Ben was tired and grumpy all morning at school. He managed to avoid being asked any questions in the first two lessons, but the third lesson was math, and that meant Mr. Kersh. Mr. Kersh was well known for pouncing on children and firing a problem at them when they least expected it, and even though Ben tried to stay alert, after half an hour, he was really struggling to keep his eyes open. And of course, that’s when it happened.

“Well, Ben, what is the answer?” asked Mr. Kersh.

Ben’s head jerked back and his eyelids pinged up. He hadn’t heard the question, but for some reason a number came into his head.

“Four hundred, Mr. Kersh,” he said.

“I see,” said Mr. Kersh. “So you think that twenty percent of four hundred is … four hundred.”

“Yes, I mean no, I mean, I don’t, I didn’t hear the question,” spluttered Ben.

“You didn’t hear the question?” said Mr. Kersh, which was exactly what Ben had just said, but sometimes teachers did that, repeat back what you’d just said to them.

Images

“No, Mr. Kersh, I’m sorry,” said Ben. “I didn’t.”

“Well, that is very strange,” said Mr. Kersh. “You’re sitting in my class approximately fifteen feet away from me, are you not? Or did you leave temporarily and go to another planet?”

The other children in the class chuckled. Ben didn’t really know what to say. All he could think to do was to apologize again. In fact, his mouth was already in position to make the “s” sound of Sorry when he stopped.

Another planet.

That’s what Mr. Kersh had just said.

Suddenly something hit him like a thunderbolt with added thunder, and an extra helping of bolt.

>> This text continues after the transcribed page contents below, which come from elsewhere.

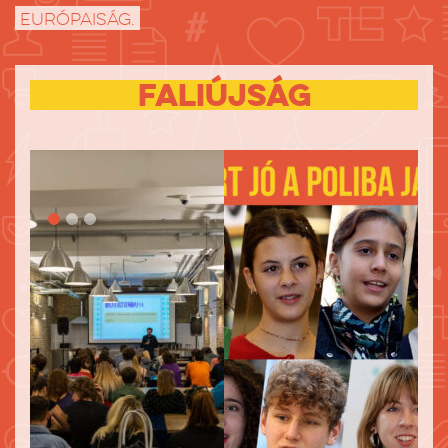
európaiság.
fali
újság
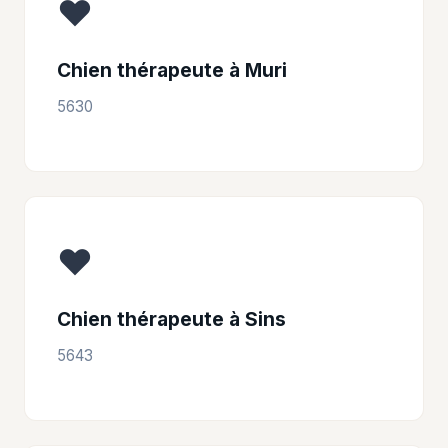
❤️
Chien thérapeute à Muri
5630
❤️
Chien thérapeute à Sins
5643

“Oh my goodness!” he shouted. “They’re aliens! My parents have become aliens!”

“Excuse me?” said a rather startled Mr. Kersh.

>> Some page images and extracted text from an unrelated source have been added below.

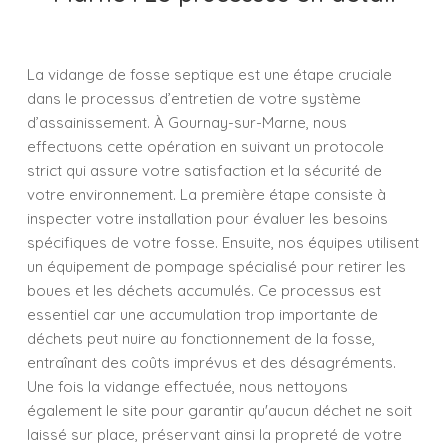
La vidange de fosse septique est une étape cruciale
dans le processus d’entretien de votre système
d’assainissement. À Gournay-sur-Marne, nous
effectuons cette opération en suivant un protocole
strict qui assure votre satisfaction et la sécurité de
votre environnement. La première étape consiste à
inspecter votre installation pour évaluer les besoins
spécifiques de votre fosse. Ensuite, nos équipes utilisent
un équipement de pompage spécialisé pour retirer les
boues et les déchets accumulés. Ce processus est
essentiel car une accumulation trop importante de
déchets peut nuire au fonctionnement de la fosse,
entraînant des coûts imprévus et des désagréments.
Une fois la vidange effectuée, nous nettoyons
également le site pour garantir qu'aucun déchet ne soit
laissé sur place, préservant ainsi la propreté de votre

“I know it sounds crazy,” said Ben, speaking very quickly now. “But I saw two aliens in the woods behind my house in the night. They were communicating using incredible holographic images and I thought they meant taking over the human race and the planet, but now I realize they actually meant taking over human bodies. They’re in my parents. The aliens are in my parents!”

For a moment there was stunned silence in the classroom, and then, the very next second, Ben knew he had made the worst mistake of his life.

The other children didn’t so much burst out laughing as explode, as if someone had hurled a laughter grenade into the room. It was absolute chaos. A couple of Ben’s classmates had to run to the bathroom clutching their stomachs, three kids had to go and see the school nurse because their sides were hurting so much and one girl didn’t stop laughing until she got home that evening.

It took Mr. Kersh fifteen minutes to calm everyone down, after which he told Ben that he would be spending this, and every other lunch hour that week, doing math problems.

Of course, word of Ben’s outburst spread through the school like wildfire and he became a laughing stock.

Alien Boy, Space Freak, E.T., and Ben Ten-Sandwiches-Short-of-a-Picnic were just some of the names he was called.

By the end of the day Ben was thinking that it might not have simply been the worst mistake of his life, but the worst mistake in the history of mistakes.